# TASK TO CARRY OUT:
Set every line of the data down again exactly, and keep the pictures out.

(DATASET RECORDS)

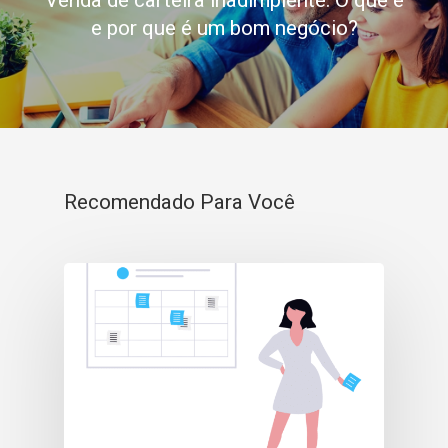
e por que é um bom negócio?
Recomendado Para Você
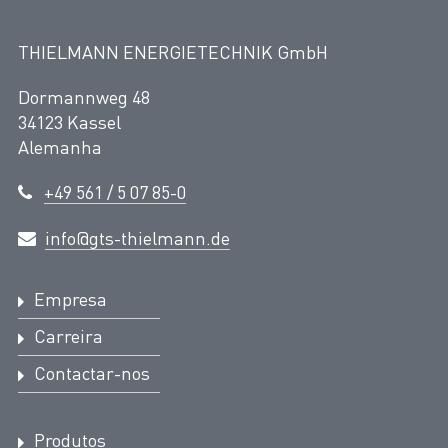
THIELMANN ENERGIETECHNIK GmbH
Dormannweg 48
34123 Kassel
Alemanha
+49 561 / 5 07 85-0
info@gts-thielmann.de
Empresa
Carreira
Contactar-nos
Produtos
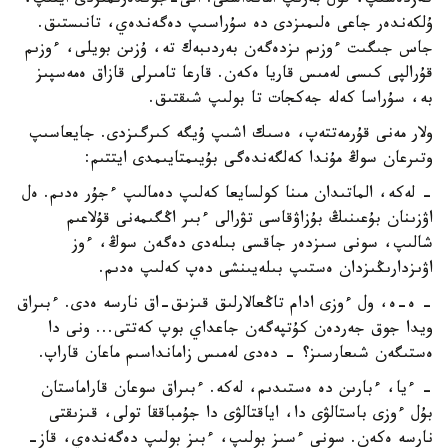
كەزدەسىپ، قول بەرىپ امانداستى. اتى-جوندەرىمىزدى ايتىپ،
ۇلكەندەر جاعى ەلىمىزدى دە سۇراسىپ دەگەندەي، تانىستىق.
جاس جىگىت ءوزىم ىزدەگەن بەردىبەك تە، ۇزىن بويلى، ءوزىم
قۇرالپى كىسى لەمىس قاريا ەكەن. قارعا تامىرلى قازاق ەمەسپىز
بە، سۇراسا كەلە جەكجات تا بولىپ شىقتىق.
ولار مەنى قۇرمەتتەپ، ەسىك اشىپ ۇيگە كىرگىزدى. جايعاسىپ
وتىرعان سوڭ مۇندا كەلگەندەگى بۇيىمتايىمدى ايتتىم:
- لەكە، الماتىدان مىنا كولسايعا كەلىپ دەمالىپ ءجۇر ەدىم. ەل
اۋزىنان بۇعىنىڭ بۇزاۋقاسى تۋرالى ءبىر اڭگىمەنى قۇلاعىم
شالىپ، سونى سىزدەر جاقسى بىلەدى دەگەن سوڭ، ءوز
اۋىزدارىڭىزدان ەستىپ بىلەيىنشى دەپ كەلىپ ەدىم.
- ە-ە، ول ءوزى ادام تاڭعالارلىق قىزىق-اق نارسە ەدى. ءبىراق
ويدا جوق جەردەن كۇتپەگەن جاعداي بوپ كەتتى... ونى دا
ەستىگەن شىعارسىز؟ - دەدى لەمىس زامانداسىم ماعان قاراپ.
- ءيا، ءبارىن دە ەستىدىم، لەكە. ءبىراق سوعان قاراماستان
بۇل ءوزى باستالۋى دا، اياقتالۋى دا جۇمباققا تولى، قىزىقتى
نارسە ەكەن. سونى ءسىز بولىپ، ءبىز بولىپ دەگەندەي، قاز-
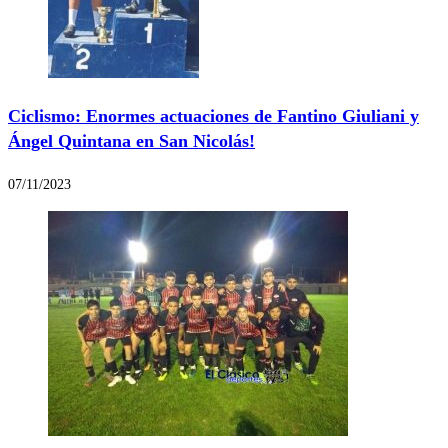
Ciclismo: Enormes actuaciones de Fantino Giuliani y
Ángel Quintana en San Nicolás!
07/11/2023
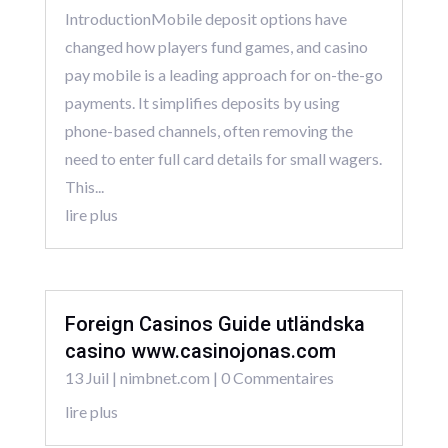
IntroductionMobile deposit options have
changed how players fund games, and casino
pay mobile is a leading approach for on-the-go
payments. It simplifies deposits by using
phone-based channels, often removing the
need to enter full card details for small wagers.
This...
lire plus
Foreign Casinos Guide utländska
casino www.casinojonas.com
13 Juil
|
nimbnet.com
| 0 Commentaires
lire plus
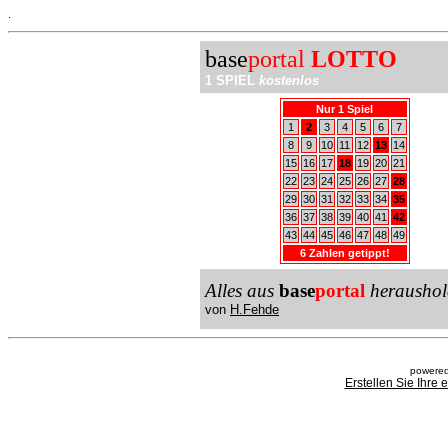
.
base
portal
LOTTO
1 SPIEL
kostenlos
Nur 1 Spiel
1
2
3
4
5
6
7
8
9
10
11
12
13
14
15
16
17
18
19
20
21
22
23
24
25
26
27
28
29
30
31
32
33
34
35
36
37
38
39
40
41
42
43
44
45
46
47
48
49
6 Zahlen getippt!
Alles aus
base
portal
heraushol
von
H.Fehde
powered
Erstellen Sie Ihre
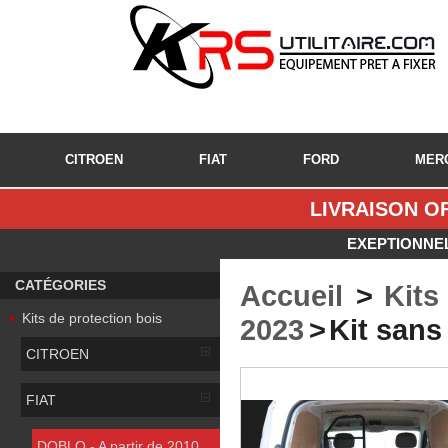
CITROEN
FIAT
FORD
MER
LIVRAISON OF
EXEPTIONNEL
CATÉGORIES
Accueil
>
Kits
Kits de protection bois
2023
>
Kit sans
CITROEN
FIAT
DOBLO - A partir de 2010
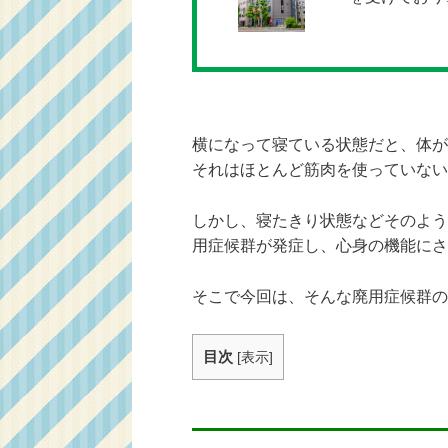
横になって寝ている状態だと、体が
それはほとんど筋肉を使っていない
しかし、寝たきり状態などそのよう
用症候群が発症し、心身の機能にさ
そこで今回は、そんな廃用症候群の
目次
[
表示
]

(End DATASET RECORDS)

# TASK RESPONSE:
e por que é um bom negócio?
Recomendado Para Você
THIELMANN ENERGIETECHNIK GmbH
Dormannweg 48
34123 Kassel
Alemanha
+49 561 / 5 07 85-0
info@gts-thielmann.de
Empresa
Carreira
Contactar-nos
Produtos
كەزدەسىپ، قول بەرىپ امانداستى. اتى-جوندەرىمىزدى ايتىپ،
ۇلكەندەر جاعى ەلىمىزدى دە سۇراسىپ دەگەندەي، تانىستىق.
جاس جىگىت ءوزىم ىزدەگەن بەردىبەك تە، ۇزىن بويلى، ءوزىم
قۇرالپى كىسى لەمىس قاريا ەكەن. قارعا تامىرلى قازاق ەمەسپىز
بە، سۇراسا كەلە جەكجات تا بولىپ شىقتىق.
ولار مەنى قۇرمەتتەپ، ەسىك اشىپ ۇيگە كىرگىزدى. جايعاسىپ
وتىرعان سوڭ مۇندا كەلگەندەگى بۇيىمتايىمدى ايتتىم:
- لەكە، الماتىدان مىنا كولسايعا كەلىپ دەمالىپ ءجۇر ەدىم. ەل
اۋزىنان بۇعىنىڭ بۇزاۋقاسى تۋرالى ءبىر اڭگىمەنى قۇلاعىم
شالىپ، سونى سىزدەر جاقسى بىلەدى دەگەن سوڭ، ءوز
اۋىزدارىڭىزدان ەستىپ بىلەيىنشى دەپ كەلىپ ەدىم.
- ە-ە، ول ءوزى ادام تاڭعالارلىق قىزىق-اق نارسە ەدى. ءبىراق
ويدا جوق جەردەن كۇتپەگەن جاعداي بوپ كەتتى... ونى دا
ەستىگەن شىعارسىز؟ - دەدى لەمىس زامانداسىم ماعان قاراپ.
- ءيا، ءبارىن دە ەستىدىم، لەكە. ءبىراق سوعان قاراماستان
بۇل ءوزى باستالۋى دا، اياقتالۋى دا جۇمباققا تولى، قىزىقتى
نارسە ەكەن. سونى ءسىز بولىپ، ءبىز بولىپ دەگەندەي، قاز-
Ciclismo: Enormes actuaciones de Fantino Giuliani y
Ángel Quintana en San Nicolás!
07/11/2023
IntroductionMobile deposit options have
changed how players fund games, and casino
pay mobile is a leading approach for on-the-go
payments. It simplifies deposits by using
phone-based channels, often removing the
need to enter full card details for small wagers.
This...
lire plus
Foreign Casinos Guide utländska
casino www.casinojonas.com
13 Juil
|
nimbnet.com
| 0 Commentaires
lire plus
.
base
portal
LOTTO
1 SPIEL
kostenlos
Nur 1 Spiel
1
2
3
4
5
6
7
8
9
10
11
12
13
14
15
16
17
18
19
20
21
22
23
24
25
26
27
28
29
30
31
32
33
34
35
36
37
38
39
40
41
42
43
44
45
46
47
48
49
6 Zahlen getippt!
Alles aus
base
portal
heraushol
von
H.Fehde
powered
Erstellen Sie Ihre
CITROEN
FIAT
FORD
MER
LIVRAISON OF
EXEPTIONNEL
CATÉGORIES
Accueil
>
Kits
Kits de protection bois
2023
>
Kit sans
CITROEN
FIAT
DOBLO - A partir de 2010
横になって寝ている状態だと、体が
それはほとんど筋肉を使っていない
しかし、寝たきり状態などそのよう
用症候群が発症し、心身の機能にさ
そこで今回は、そんな廃用症候群の
目次
[
表示
]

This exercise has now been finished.